Выехать «на больницу» — да, я этого хотел. Тяжко становилось мне с моими сокамерниками. Все время казалось, что смотрят в спину… Как седьмому… Как обреченному. Обычный вопрос о самочувствии не то чтобы раздражал, но был неприятен, причинял боль. Сам я смирился и, как мне казалось, приготовился… Но они, мои сокамерники и братья по неволе, они не должны… Чего не должны — и сам не знал. Потом, позже понял. Обычное дело, гордыня, потому и стремился остаться один, чтоб не видеть сочувствия. Но это потом. А тогда лишний раз кашлянуть себе не позволял, чтоб не оглядывались, не переглядывались.
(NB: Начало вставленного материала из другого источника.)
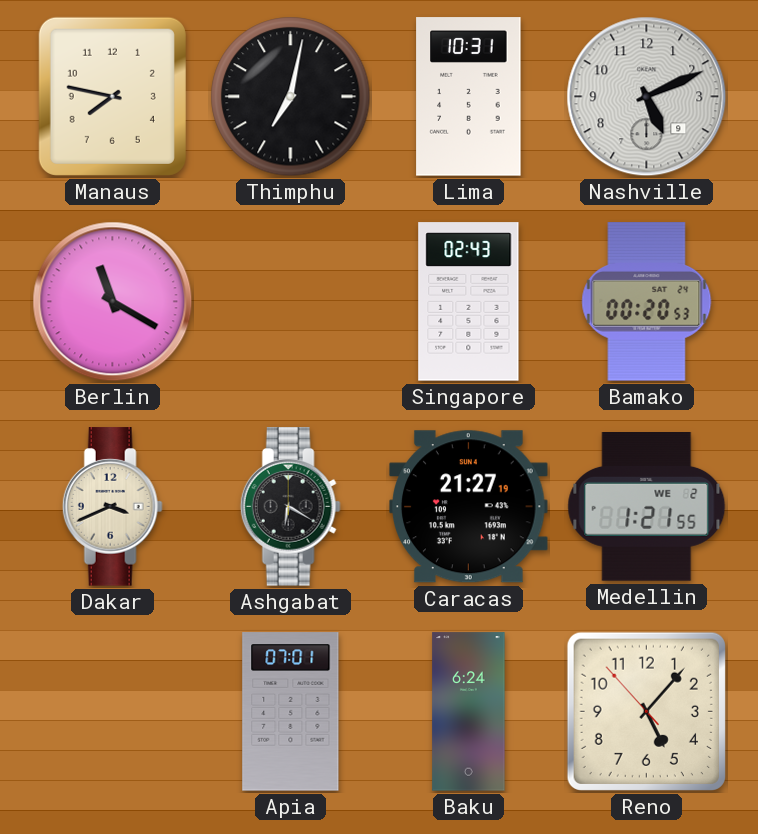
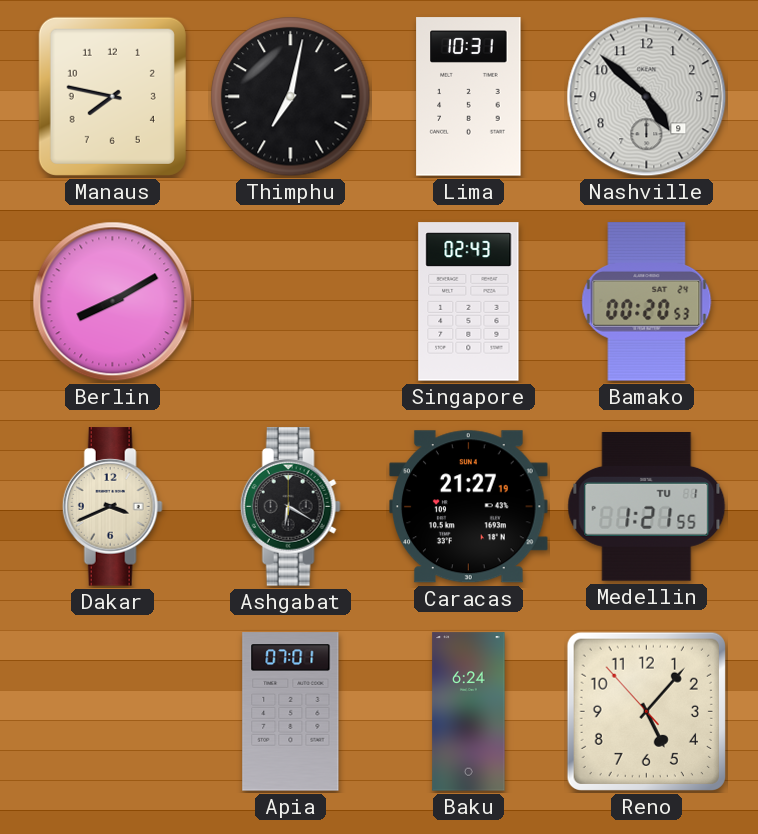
Nashville: 5:11 -> 4:52
Berlin: 11:20 -> 8:10
Medellin date: WE 2 -> TU 1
Весна меж тем никак не могла прорваться в пермские места. Суще зимние морозы, наверное, с севера, откуда же еще, наползали за ночь на зону, промораживая все, что прежним днем чуть-чуть подтаяло, а я душой вовсе не торопился в весну, я боялся журавлиного крика, что каждой весной утрами и вечерами доносился до наших клеток с реки Чусовой. В прошлом году река разлилась и затопила всю территорию зоны глубиной на полметра. Из окна смотришь — будто на барже плывешь не торопясь… Очень не торопясь, потому что никак не можешь отплыть-отдалиться от запретки, что вдвурядь колючки промеж столбов. Мне, выросшему на Байкале, вид воды всегда радостен, и в прошлом году я просто молился, чтоб вода постояла подольше, чтоб залила поглубже, по самые окна, а то пусть бы и вовсе затопила, снесла, разнесла по бревнышкам наши бараки да опрокинула вышки по углам зоны… Ничто ведь, кроме стихии, не способно было нарушить порядок нашей несвободы… Но похоже, и стихия признавала правомерность особо строгого режима и, едва побаловавшись, отступала с территории, оставляя ее во власти тех, кому власть была предоставлена государственным установлением.